Потом дорога закончилась, и мы по едва протоптанному следу вышли на голый перевал.

Внизу лежала земля. Опрокинутая навзничь, распростертая и отданная леденящему свету. Невидимая неподвижность сочилась с небес и заполняла все укромные уголки, дупла, ямки под корнями, расщелины в скальных обрывах над Завоей, внутренности деревьев, тела зверей, человечью плоть, пористую структуру камней, стены, дома, стебли сухих трав, снопы, запасы еды, собачьи конуры, кошачьи чердаки, мысли, сны и страхи перед засыпанием; все вдруг теряло свою изменчивую природу, стремилось к неизменности, к воплощению грез, туда, где альфа сплетается с омегой, а сущность пронизывает существование, как сладостная дрожь — ступни и ладони пьяного на морозе.

Снег люциферически искрился.
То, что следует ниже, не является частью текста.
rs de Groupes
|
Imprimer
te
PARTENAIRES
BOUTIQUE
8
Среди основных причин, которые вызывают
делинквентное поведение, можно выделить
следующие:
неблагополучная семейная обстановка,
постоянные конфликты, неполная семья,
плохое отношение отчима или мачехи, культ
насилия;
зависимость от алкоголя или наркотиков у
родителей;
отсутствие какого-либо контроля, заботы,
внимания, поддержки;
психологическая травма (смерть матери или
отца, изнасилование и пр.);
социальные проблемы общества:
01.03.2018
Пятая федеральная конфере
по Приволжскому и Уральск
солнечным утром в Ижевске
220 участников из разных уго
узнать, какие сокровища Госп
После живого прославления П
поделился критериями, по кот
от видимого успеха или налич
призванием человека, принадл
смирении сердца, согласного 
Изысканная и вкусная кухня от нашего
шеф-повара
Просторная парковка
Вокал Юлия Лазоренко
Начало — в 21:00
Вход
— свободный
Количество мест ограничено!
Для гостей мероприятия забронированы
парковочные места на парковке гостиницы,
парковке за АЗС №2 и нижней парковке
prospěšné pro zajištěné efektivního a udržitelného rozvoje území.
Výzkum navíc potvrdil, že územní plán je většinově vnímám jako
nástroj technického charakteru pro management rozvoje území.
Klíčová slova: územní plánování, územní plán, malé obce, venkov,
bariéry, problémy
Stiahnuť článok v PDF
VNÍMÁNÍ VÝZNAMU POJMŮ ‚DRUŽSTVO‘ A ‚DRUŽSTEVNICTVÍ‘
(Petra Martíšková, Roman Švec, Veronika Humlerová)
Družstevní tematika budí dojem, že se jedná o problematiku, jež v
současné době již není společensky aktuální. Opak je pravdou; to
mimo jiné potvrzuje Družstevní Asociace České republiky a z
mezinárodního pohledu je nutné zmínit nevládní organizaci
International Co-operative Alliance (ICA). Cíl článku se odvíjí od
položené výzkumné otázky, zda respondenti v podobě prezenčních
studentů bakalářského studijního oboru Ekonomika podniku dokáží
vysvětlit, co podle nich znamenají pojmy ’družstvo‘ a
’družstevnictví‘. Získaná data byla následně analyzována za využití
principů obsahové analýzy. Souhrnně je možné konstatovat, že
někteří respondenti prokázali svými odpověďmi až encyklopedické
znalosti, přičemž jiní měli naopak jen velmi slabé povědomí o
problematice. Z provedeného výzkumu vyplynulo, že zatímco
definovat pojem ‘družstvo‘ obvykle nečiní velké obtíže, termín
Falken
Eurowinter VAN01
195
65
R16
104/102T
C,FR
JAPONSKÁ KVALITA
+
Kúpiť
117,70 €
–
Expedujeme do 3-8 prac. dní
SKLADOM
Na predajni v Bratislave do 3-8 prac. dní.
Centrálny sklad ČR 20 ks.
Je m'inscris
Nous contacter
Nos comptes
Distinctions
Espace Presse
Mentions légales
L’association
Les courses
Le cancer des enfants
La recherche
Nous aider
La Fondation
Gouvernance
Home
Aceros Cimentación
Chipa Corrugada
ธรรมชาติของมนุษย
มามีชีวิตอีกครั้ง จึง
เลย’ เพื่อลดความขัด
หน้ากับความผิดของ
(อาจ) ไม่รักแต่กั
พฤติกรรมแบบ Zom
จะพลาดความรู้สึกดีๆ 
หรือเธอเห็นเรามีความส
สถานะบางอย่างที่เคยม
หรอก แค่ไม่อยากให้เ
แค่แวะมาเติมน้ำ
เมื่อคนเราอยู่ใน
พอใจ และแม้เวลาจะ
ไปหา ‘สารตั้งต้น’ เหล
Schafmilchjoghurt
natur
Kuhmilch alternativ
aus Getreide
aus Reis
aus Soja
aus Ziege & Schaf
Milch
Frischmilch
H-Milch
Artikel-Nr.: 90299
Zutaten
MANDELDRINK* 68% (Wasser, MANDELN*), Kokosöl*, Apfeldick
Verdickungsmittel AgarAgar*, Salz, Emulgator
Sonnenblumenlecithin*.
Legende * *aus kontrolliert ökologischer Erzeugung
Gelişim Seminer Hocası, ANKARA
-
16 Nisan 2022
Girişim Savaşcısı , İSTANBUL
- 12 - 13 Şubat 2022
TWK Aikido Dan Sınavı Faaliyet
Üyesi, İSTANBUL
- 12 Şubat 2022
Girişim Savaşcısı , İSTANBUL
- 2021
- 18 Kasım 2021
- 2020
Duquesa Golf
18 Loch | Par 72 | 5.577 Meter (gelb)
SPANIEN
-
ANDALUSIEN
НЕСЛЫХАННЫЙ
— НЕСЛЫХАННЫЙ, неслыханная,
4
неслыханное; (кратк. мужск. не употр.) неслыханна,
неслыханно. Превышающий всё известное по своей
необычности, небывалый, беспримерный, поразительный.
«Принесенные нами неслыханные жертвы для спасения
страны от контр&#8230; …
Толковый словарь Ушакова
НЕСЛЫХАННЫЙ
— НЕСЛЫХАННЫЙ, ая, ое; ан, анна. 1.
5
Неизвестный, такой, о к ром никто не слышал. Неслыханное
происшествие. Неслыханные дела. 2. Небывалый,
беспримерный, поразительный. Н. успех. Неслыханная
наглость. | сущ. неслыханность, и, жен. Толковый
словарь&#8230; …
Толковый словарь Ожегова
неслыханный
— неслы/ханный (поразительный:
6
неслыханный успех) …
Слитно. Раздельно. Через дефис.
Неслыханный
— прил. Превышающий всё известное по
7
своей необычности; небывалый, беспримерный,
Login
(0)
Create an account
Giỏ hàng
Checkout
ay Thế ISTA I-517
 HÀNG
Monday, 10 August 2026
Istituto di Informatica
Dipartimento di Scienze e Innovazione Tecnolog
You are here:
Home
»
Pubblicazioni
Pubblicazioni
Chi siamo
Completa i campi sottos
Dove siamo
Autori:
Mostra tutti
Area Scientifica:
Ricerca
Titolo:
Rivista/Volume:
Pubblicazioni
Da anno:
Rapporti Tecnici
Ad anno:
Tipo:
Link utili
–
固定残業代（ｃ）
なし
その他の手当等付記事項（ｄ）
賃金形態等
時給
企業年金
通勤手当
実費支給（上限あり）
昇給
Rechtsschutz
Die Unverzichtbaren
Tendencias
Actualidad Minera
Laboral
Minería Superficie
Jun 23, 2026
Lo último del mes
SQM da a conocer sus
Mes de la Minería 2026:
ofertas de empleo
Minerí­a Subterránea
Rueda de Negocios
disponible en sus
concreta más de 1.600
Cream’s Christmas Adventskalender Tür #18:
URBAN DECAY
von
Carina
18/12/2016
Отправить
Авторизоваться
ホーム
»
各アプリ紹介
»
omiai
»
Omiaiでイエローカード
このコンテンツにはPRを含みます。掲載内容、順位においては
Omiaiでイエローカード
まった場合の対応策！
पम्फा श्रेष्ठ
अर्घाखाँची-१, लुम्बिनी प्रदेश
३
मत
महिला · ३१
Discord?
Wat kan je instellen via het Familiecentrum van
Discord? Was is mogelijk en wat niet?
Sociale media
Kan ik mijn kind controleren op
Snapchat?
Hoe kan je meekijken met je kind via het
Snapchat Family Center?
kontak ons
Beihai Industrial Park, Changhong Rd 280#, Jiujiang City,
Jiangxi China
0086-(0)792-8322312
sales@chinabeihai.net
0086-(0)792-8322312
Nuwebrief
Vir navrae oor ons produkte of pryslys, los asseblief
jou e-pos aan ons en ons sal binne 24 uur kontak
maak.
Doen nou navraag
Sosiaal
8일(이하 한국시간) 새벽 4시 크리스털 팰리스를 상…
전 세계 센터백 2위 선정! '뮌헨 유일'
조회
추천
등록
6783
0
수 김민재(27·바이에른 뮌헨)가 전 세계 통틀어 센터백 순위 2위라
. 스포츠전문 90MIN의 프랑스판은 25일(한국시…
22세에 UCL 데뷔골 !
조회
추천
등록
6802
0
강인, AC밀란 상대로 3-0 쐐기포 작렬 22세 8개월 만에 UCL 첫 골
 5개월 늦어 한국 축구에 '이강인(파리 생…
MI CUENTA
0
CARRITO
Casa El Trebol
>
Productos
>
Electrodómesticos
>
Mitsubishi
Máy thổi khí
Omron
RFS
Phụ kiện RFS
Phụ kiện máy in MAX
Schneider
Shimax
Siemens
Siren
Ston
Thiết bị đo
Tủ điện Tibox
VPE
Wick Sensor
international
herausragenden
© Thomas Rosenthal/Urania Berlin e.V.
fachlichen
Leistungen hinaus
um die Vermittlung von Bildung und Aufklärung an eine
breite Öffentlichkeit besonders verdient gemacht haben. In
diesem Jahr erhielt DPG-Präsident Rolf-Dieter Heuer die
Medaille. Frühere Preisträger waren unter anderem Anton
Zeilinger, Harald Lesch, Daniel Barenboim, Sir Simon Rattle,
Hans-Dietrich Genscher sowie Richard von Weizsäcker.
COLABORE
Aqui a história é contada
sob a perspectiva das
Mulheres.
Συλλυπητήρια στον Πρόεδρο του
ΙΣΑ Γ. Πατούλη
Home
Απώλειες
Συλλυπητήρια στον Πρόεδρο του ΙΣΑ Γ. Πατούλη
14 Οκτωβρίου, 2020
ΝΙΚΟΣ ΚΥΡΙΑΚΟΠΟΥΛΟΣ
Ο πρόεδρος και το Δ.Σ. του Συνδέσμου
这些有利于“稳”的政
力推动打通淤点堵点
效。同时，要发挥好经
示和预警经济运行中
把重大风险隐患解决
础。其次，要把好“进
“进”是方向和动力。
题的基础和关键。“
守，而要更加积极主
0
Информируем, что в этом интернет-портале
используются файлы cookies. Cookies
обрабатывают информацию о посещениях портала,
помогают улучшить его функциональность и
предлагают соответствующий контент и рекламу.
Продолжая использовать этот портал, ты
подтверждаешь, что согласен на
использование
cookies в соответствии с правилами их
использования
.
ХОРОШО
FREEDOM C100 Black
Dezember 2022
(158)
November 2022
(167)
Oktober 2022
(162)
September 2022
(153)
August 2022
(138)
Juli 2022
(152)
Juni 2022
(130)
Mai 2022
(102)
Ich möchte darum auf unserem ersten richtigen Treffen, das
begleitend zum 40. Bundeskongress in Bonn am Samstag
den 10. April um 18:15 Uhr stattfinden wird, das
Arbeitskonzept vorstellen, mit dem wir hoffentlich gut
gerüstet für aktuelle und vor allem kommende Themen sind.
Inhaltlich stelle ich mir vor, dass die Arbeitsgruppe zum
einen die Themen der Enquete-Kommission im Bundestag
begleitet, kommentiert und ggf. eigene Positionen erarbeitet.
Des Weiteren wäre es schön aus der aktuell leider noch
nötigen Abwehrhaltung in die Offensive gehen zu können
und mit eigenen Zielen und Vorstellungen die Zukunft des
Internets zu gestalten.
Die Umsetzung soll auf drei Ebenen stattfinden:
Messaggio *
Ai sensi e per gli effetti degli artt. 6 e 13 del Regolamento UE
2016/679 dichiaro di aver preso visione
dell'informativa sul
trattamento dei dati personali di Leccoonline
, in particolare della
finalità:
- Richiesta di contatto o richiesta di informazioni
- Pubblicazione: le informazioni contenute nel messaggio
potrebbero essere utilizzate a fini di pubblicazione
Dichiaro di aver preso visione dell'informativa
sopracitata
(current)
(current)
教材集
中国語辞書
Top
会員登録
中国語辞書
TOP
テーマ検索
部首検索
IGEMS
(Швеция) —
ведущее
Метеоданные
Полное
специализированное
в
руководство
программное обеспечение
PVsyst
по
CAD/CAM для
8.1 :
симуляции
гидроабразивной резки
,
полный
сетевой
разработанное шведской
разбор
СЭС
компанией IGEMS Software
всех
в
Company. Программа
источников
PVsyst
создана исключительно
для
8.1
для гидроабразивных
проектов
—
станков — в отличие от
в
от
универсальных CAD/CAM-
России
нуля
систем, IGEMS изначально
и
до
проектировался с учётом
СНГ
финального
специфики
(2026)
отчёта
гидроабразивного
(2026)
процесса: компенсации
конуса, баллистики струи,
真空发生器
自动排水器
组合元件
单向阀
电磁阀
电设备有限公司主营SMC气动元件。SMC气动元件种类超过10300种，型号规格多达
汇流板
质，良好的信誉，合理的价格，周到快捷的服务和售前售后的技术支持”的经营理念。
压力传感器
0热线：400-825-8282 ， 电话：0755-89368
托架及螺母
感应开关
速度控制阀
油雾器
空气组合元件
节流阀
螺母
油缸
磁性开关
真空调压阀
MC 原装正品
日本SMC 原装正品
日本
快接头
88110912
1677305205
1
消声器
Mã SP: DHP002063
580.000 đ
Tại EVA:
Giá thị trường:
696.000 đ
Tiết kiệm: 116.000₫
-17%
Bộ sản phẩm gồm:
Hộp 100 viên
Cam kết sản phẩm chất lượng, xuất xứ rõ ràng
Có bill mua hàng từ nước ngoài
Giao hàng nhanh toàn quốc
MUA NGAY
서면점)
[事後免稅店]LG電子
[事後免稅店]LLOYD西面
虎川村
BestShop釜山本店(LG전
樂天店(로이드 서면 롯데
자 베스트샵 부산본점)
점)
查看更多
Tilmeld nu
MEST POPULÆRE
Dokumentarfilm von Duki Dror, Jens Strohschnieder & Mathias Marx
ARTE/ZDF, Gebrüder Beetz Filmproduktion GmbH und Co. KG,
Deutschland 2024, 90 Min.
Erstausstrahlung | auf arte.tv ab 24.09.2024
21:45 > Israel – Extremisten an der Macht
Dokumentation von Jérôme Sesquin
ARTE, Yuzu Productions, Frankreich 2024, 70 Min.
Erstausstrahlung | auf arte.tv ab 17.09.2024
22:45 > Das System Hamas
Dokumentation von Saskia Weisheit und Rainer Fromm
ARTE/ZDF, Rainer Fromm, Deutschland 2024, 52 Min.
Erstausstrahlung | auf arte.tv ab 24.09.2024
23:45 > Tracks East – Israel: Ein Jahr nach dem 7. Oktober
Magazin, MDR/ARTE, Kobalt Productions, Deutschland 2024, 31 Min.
Соблазн всегда облекает себя в одежды эстетики. Звезды мерцали сверкающими иголочками. Вещи беспредельные, равнодушные и прекрасные зовут нас к самому своему краю и, быть может, наблюдают, как мы колеблемся над пропастью, одинаково одолеваемые желанием и страхом. Ртутный свет луны стыл и дрожал в долине у наших ног. Выразительность темного пейзажа преодолевала его реальность. Мы слышали собак. Гавканье доносилось с юга, но никакой деревни там не было, так что этот лай, очевидно, блуждал среди замерзших просторов воздуха, словно обратившаяся в звук фата-моргана. Возможно, застывшее пространство сохранило эти отголоски с прошлой зимы, и наша вялая беседа полушепотом тоже должна быть сохранена, и нас услышат люди через год или через сто лет. Наконец усилием воли мы заставили себя двинуться дальше. Было что-то трусливое в этой нашей суетливости. Мы пытались ускользнуть черным ходом. Вроде каких-то усердных земляных созданий, занятых сохранением крупицы тепла в теле, в то время как весь остальной мир просто существовал и великодушно расточал себя.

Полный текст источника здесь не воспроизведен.